Budgeting with clinical research organizations, or CROs, should also be revamped, says Dwyer, by bundling activity together rather than invoicing for multiple, specific items. “Minimize invoicing to minimize time for negotiating. Bundling reduces non-productive accounting time and makes life easier.”

Finally, Dwyer believes Cognitive Rater certification should be standardized. Because many raters have already taken these tests many times, repeated training is a waste of time and money. Standardization of a rater certification may also reduce or eliminate rater variability and bias, and improve consistent test interpretation.

Each new process proposed by GAP can reduce start-up time by weeks and months; compiled with additional adjustments, GAP hopes trials can be reduced by several years and millions of dollars.

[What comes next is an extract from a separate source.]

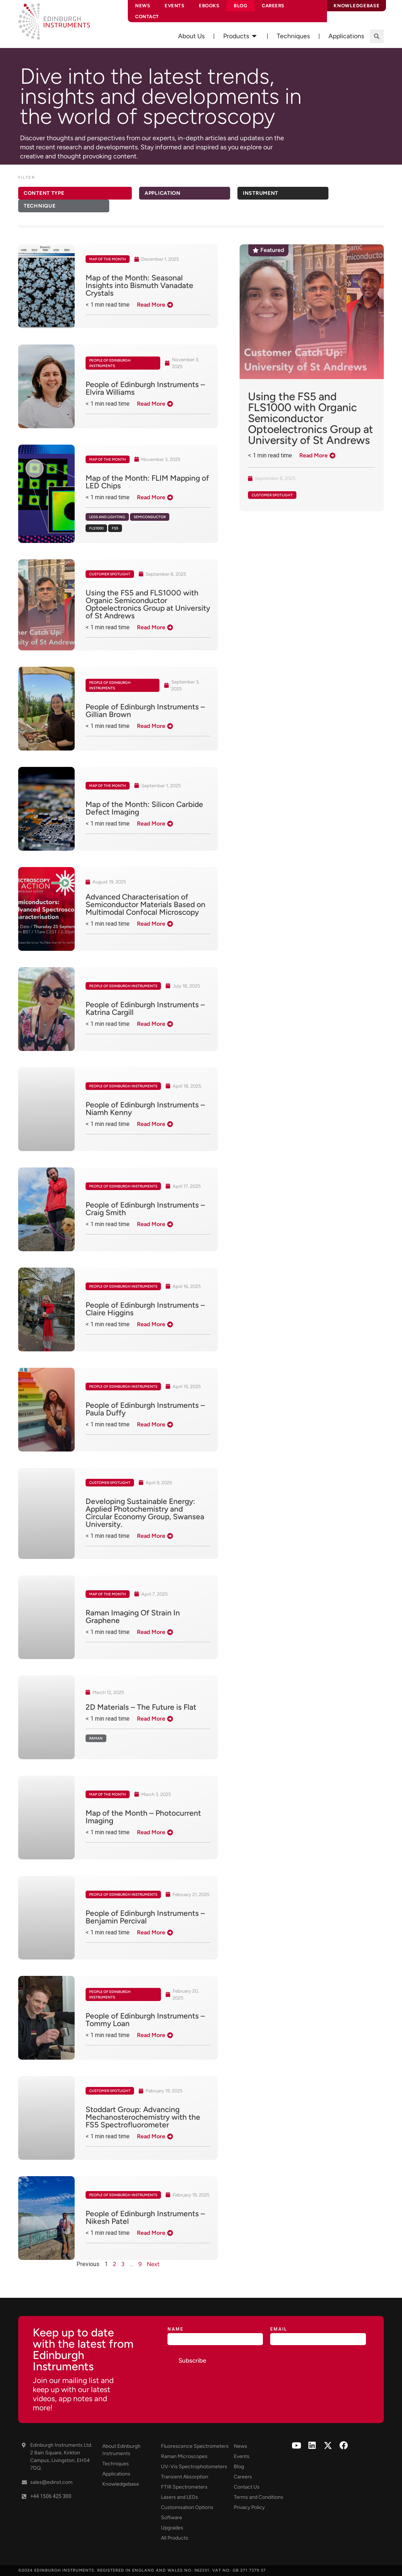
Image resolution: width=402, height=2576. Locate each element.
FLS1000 (96, 528)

While some of the models being implemented by GAP are already in place in cancer and heart disease trials, they could all, except for the rater certification, be adopted industry-wide.

One of GAP’s biggest contributions is the requirement that all GAP-Net members share their data. “Our job is to make everybody better,” says Dwyer. “Reporting data on what works and what doesn’t and then sharing among sites makes trials more efficient and effective. We first report, then measure, change behavior, report, and measure again. The biggest contributions will be reporting the data off those developments.”

These data are analyzed to help identify best practices, says Dwyer: to determine the best recruiting practices; to organize screening processes more accurately and efficiently; to modernize and improve trials; and “to be more effective once more research sites adopt new processes with increasingly good results.”

This year, pharma will use the GAP network to conduct trials to test the efficacy of new therapies developed to defer or possibly even cure AD symptoms. GAP is also launching Acti-v8 Your Brain, a community brain-health initiative.

Dwyer is hopeful, and committed to success. “We define success by making trials faster and higher quality than the average in the field.”